Barbara Maier (links) ist Primaria für Gynäkologie und Geburtshilfe im Hanusch-Krankenhaus in Wien. Sie ist Mitglied der Bioethik-Kommission und berät das Gesundheitsministerium.

Katharina Leitner-Dziubas ist Leiterin der Psychosomatischen Frauenambulanz der Klinik für Psychoanalyse und Psychotherapie an der Uni-Klinik für Frauenheilkunde der Med-Uni Wien.

Foto: Heribert Corn http://www.corn.at

STANDARD: Die Geburt von Fünflingen nach einer Hormonstimulation sorgte vor kurzem im Wiener AKH für Aufregung. Werden Mehrlingsschwangerschaften häufiger?

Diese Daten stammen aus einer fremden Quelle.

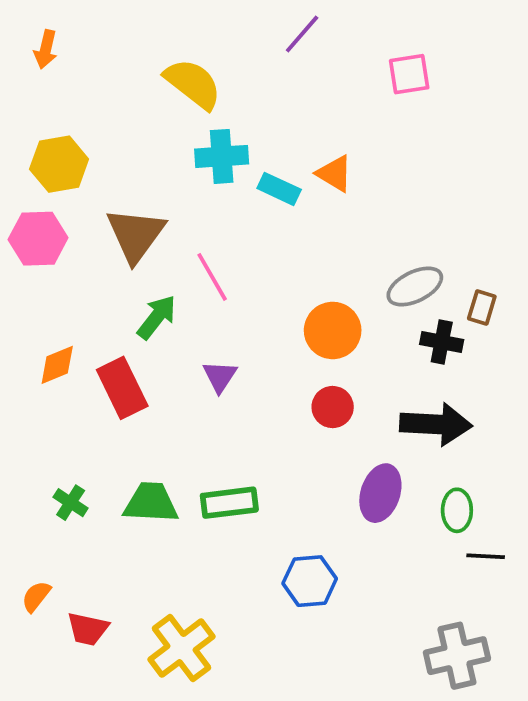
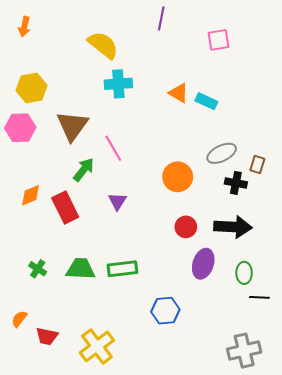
purple line: (302, 34) -> (161, 18), turned -30
cyan rectangle: (279, 189) -> (206, 101), moved
red circle: (333, 407) -> (186, 227), moved

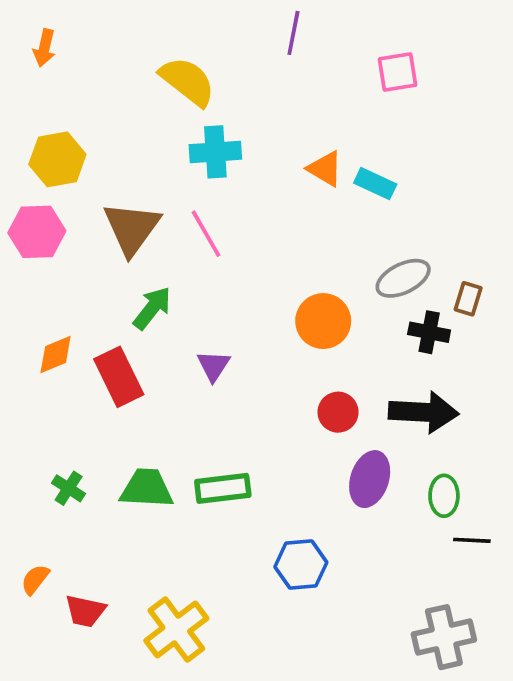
pink line: (113, 148) -> (206, 234), moved

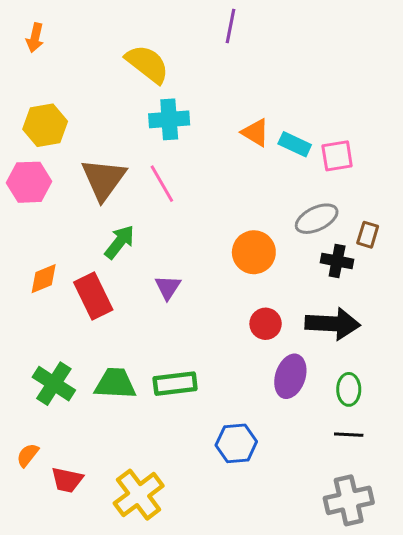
pink square: (398, 72) -> (337, 156), moved
green cross: (69, 488) -> (54, 384), size x1.6
black line: (472, 540) -> (349, 435), moved

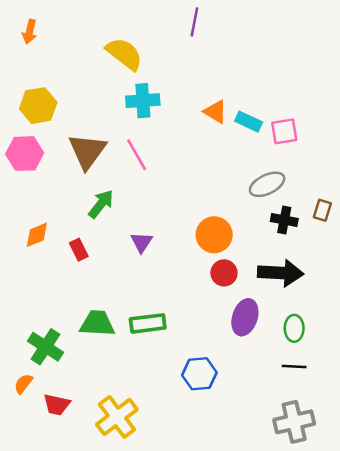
brown rectangle: (368, 235) -> (322, 210), moved
orange circle: (254, 252) -> (214, 235), moved
red rectangle: (93, 296) -> (79, 250), size x0.6
green cross: (54, 384) -> (46, 347), moved

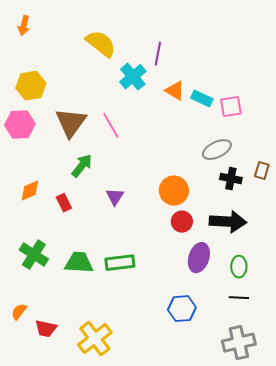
purple line: (194, 22) -> (158, 54), moved
cyan cross: (143, 101) -> (133, 77), moved, turned -36
green cross: (46, 347) -> (34, 255), moved
blue hexagon: (199, 374) -> (182, 309), moved

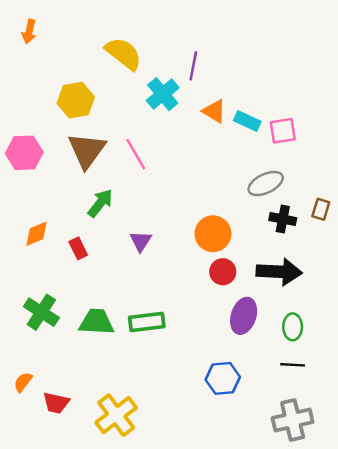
yellow hexagon: (31, 86) -> (76, 100), moved

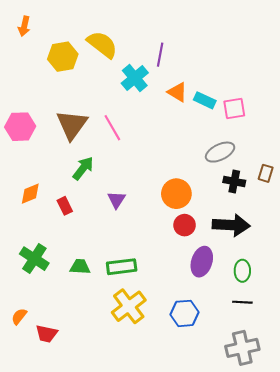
yellow hexagon: (76, 100) -> (63, 57), moved
green trapezoid: (97, 322) -> (80, 267), size x0.7
yellow cross: (116, 415) -> (129, 306), moved

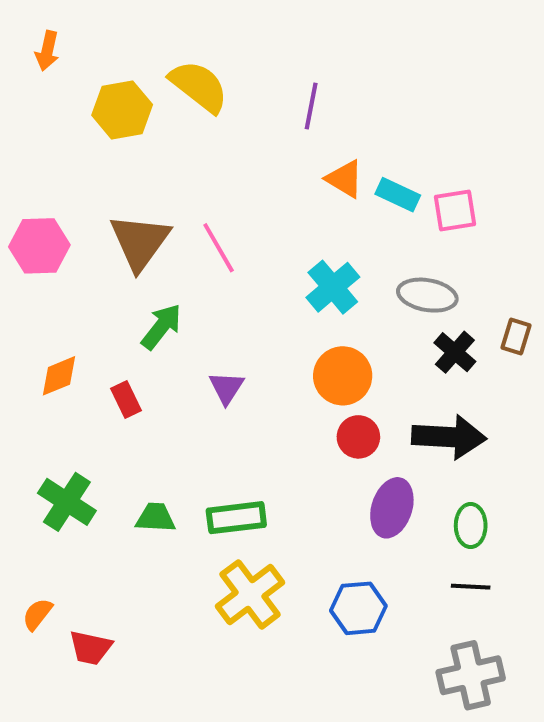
cyan cross: (135, 78) -> (333, 287), moved
gray ellipse: (220, 152) -> (427, 295), turned 36
black cross: (234, 181) -> (455, 352), turned 30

Maier: Ja. Das ist unter anderem den Fortschritten der Reproduktionsmedizin zuzurechnen. In einer Studie haben wir festgestellt, dass der Anteil der Mehrlingskinder nach assistierter Fortpflanzungshilfe bei 48,5 Prozent liegt. Bei spontanen Schwangerschaften gibt es hingegen nur ein bis zwei Prozent Zwillinge, die Zahl der Drillinge liegt im Promillebereich. Das gibt zu denken. In der Reproduktionsmedizin sollte eine Mehrlingsschwangerschaft nicht als Erfolg gesehen werden, sondern als Komplikation.

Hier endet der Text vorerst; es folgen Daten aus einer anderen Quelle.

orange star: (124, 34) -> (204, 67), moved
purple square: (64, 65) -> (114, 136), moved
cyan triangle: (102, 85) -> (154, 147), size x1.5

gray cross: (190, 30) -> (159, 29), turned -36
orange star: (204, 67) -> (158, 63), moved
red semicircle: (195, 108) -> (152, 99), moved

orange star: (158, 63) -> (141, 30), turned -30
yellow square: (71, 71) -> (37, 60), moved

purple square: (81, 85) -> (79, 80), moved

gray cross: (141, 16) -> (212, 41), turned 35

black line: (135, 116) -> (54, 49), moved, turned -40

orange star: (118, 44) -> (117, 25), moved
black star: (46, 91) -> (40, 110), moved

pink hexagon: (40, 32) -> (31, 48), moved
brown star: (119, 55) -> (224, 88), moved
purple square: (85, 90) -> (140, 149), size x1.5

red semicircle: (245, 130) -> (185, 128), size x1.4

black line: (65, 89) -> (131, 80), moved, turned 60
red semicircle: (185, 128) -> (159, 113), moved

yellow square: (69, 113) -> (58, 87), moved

STANDARD: Was sind die Probleme?

Maier: In den Medien lesen wir nur von jenen Drillingen oder Fünflingen, die gesund zur Welt kommen. Oft sind sie das leider nicht. Bei Mehrlingsschwangerschaften ist das Risiko einer Frühgeburt deutlich erhöht. Je höhergradig die Mehrlinge, desto früher ist eine Geburt zu befürchten. Drillinge kommen durchschnittlich in der 32. Schwangerschaftswoche zur Welt, aber auch viel früher, und sind dann monatelang auf der neonatologischen Intensivstation zu versorgen. Das führt dort zu Engpässen. Österreich hat eine Frühgeburtenrate von elf Prozent. Der europäische Schnitt liegt bei sieben, in manchen Ländern sogar bei fünf Prozent. Da besteht dringender Handlungsbedarf.

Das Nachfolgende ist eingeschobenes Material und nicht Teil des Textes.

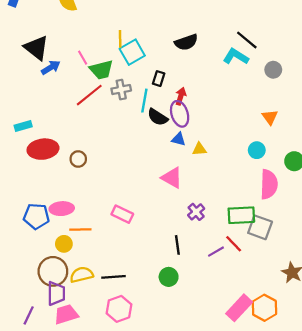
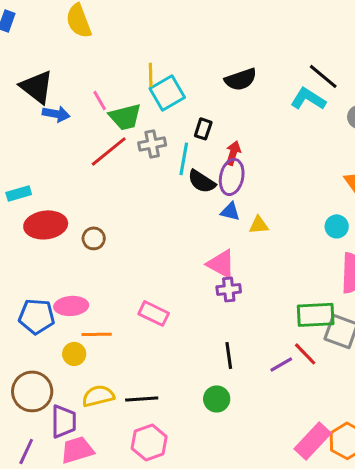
blue arrow: (51, 68) -> (56, 114), turned 42
purple ellipse: (180, 114) -> (232, 177), turned 30
purple cross: (196, 212) -> (229, 289), moved, turned 35
brown circle: (53, 271) -> (32, 391), moved

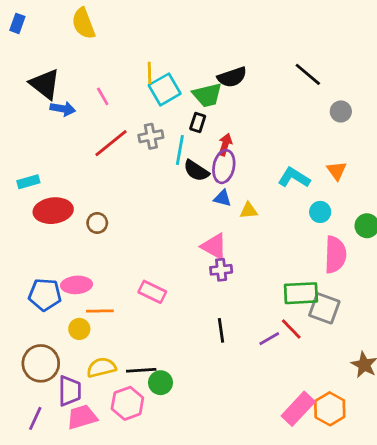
cyan L-shape: (308, 99) -> (294, 178), moved
green trapezoid: (125, 117) -> (207, 95), moved
green circle: (217, 399) -> (161, 383), moved
pink hexagon: (149, 442) -> (127, 403), moved

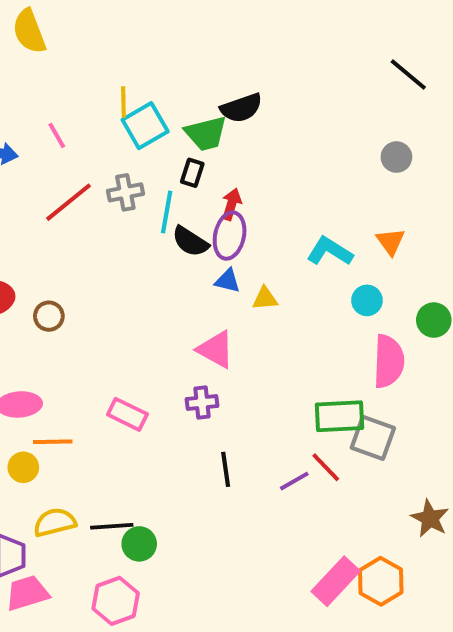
black line: (308, 74) -> (408, 75), moved
purple cross: (221, 270) -> (202, 403), moved
pink hexagon: (127, 403) -> (116, 601), moved

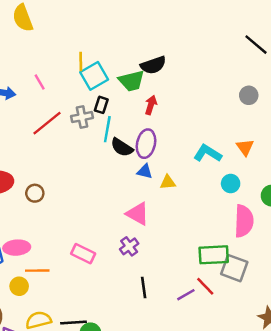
black rectangle: (192, 173) -> (101, 105), moved
red arrow: (231, 204) -> (151, 105), moved
purple cross: (202, 403) -> (129, 246), turned -30

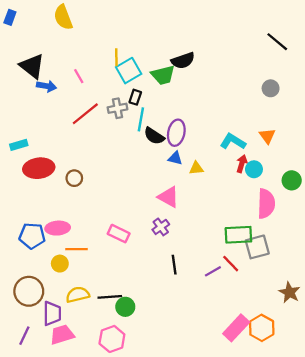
red arrow: (151, 105) -> (242, 164), moved
gray square: (234, 268) -> (257, 247), turned -35

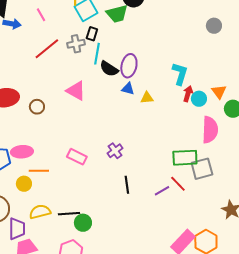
orange triangle: (267, 136) -> (219, 92), moved
cyan L-shape: (233, 142) -> (180, 74), turned 75
pink triangle: (169, 197) -> (76, 91), moved

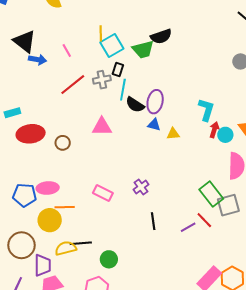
pink triangle: (76, 91) -> (102, 127), turned -30
green rectangle: (185, 158) -> (211, 194), turned 55
yellow circle: (24, 184) -> (50, 220), size x1.5
black line: (69, 214) -> (81, 243), moved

Leithner-Dziubas: Mehrlingsschwangerschaften fordern eine viel intensivere Betreuung - sowohl in medizinischer als auch in psychosozialer Hinsicht. Die Gefahr, einen oder mehrere Föten zu verlieren, ist groß. Oft müssen sich die Schwangeren auch entscheiden, ob sie alle Mehrlinge austragen wollen, und damit die Gefahr eingehen, dass ein Fetus auf Kosten der anderen unterversorgt wird. Das ist eine extrem schwierige Entscheidung für die Eltern. Besonders hart ist sie für Frauen, die nach jahrelangem Kinderwunsch endlich schwanger sind. Ein Fetozid ist eine äußerst belastende psychische Situation. Auch Depressionen und Überforderungssymptome der Mütter sind nach Drillingsgeburten häufiger.

STANDARD: Wie kann man Paare in dieser Situation unterstützen?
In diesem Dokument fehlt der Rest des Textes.